Più di quattro milioni di persone subirono gli effetti dell’Agente Arancio, il micidiale defogliante alla diossina di cui l’aeronautica Usa riversò cento milioni di litri sul sentiero di Ho Chi Minh. Ancora oggi i figli dei reduci devono convivere con gravi patologie.

E chiedono giustizia


ERBICIDA TOSSICO USATO PER SCOVARE I VIET CONG

Agente Arancio era il nome in codice usato dall'esercito statunitense per indicare un erbicida usato durante la guerra del Viet Nam, tra il 1961 e il 1970. Si tratta di un liquido incolore, il suo nome infatti deriva dall'arancione delle striscie presenti sui fusti usati per il suo trasporto.
L'impiego militare ufficiale era per rimuovere le foglie degli alberi e negare la copertura ai viet cong. L'agente arancio era all'incirca una miscela degli erbicidi 2,4-D(2,4-acidodiclorofenossiacetico) e 2,4,5-T(2,4,5-acidotricolofenossiacetico) sviluppati durante gli anni Quaranta.
Come defogliante militare l'agente arancio fu smesso nel 1971, quando si scoprì che aveva come sottoprodotti delle diossine tossiche ritenute responsabili di malattie e difetti alla nascita sia nella popolazione vietnamita che nei veterani di guerra statunitensi.
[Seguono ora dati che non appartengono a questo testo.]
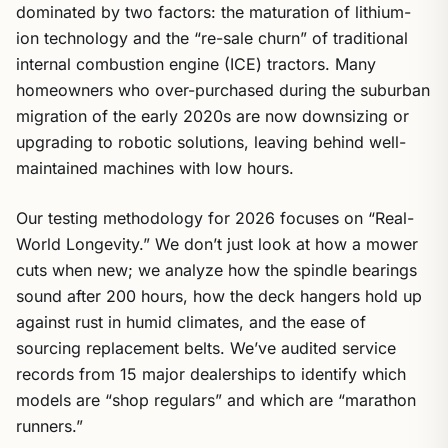
dominated by two factors: the maturation of lithium-
ion technology and the “re-sale churn” of traditional
internal combustion engine (ICE) tractors. Many
homeowners who over-purchased during the suburban
migration of the early 2020s are now downsizing or
upgrading to robotic solutions, leaving behind well-
maintained machines with low hours.
Our testing methodology for 2026 focuses on “Real-
World Longevity.” We don’t just look at how a mower
cuts when new; we analyze how the spindle bearings
sound after 200 hours, how the deck hangers hold up
against rust in humid climates, and the ease of
sourcing replacement belts. We’ve audited service
records from 15 major dealerships to identify which
models are “shop regulars” and which are “marathon
runners.”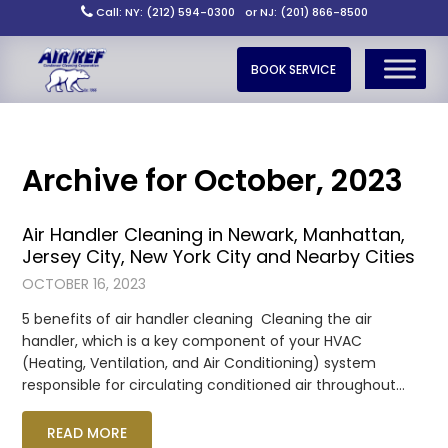
Call: NY: (212) 594-0300
or NJ: (201) 866-8500
BOOK SERVICE
Archive for October, 2023
Air Handler Cleaning in Newark, Manhattan,
Jersey City, New York City and Nearby Cities
OCTOBER 16, 2023
5 benefits of air handler cleaning Cleaning the air
handler, which is a key component of your HVAC
(Heating, Ventilation, and Air Conditioning) system
responsible for circulating conditioned air throughout…
READ MORE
Si scoprì che aveva proprietà cancerogene che colpivano principalmente le donne.

 

«Gli aerei passavano più volte spargendo una nuvola giallastra dall'odore acre. Ci sentivamo soffocare. Dopo alcuni giorni le foglie degli alberi iniziavano a cadere. Nessuno ci aveva avvisato della pericolosità della sostanza e per anni abbiamo bevuto l'acqua dei pozzi e mangiato i prodotti della terra»
Nel Peace Village, il reparto specializzato nella cura delle vittime della diossina, operano tre medici e 24 infermiere specializzate. Il 90% dei bambini malati vengono abbandonati alla nascita dalle famiglie. Per i casi più gravi non c’è speranza di miglioramento e sono condannati a una lunga degenza. Per gli altri si tenta un recupero che restituisca loro una vita quasi normale

Testi Di Livio Senigalliesi
 

Trenta aprile 1975: le truppe nordvietnamite entrano a Saigon. Finisce così la guerra del Vietnam. Ma non per tutti. Sono quattro milioni le persone che subiscono gli effetti dell'Agent Orange (Agente Arancio), il defogliante alla diossina che l'aeronautica Usa riversò nel paese. Ancora oggi i figli dei reduci devono convivere con gravi patologie. E chiedono giustizia.
Nguyen Van Lanh giace da 22 anni su una stuoia in una stanza buia come una caverna e dalla sua bocca sempre spalancata escono urla che lacerano il silenzio. Gli hanno legato le mani con uno straccio per evitare che si graffi e la madre Le Thi Mit lo accarezza cercando di calmarlo.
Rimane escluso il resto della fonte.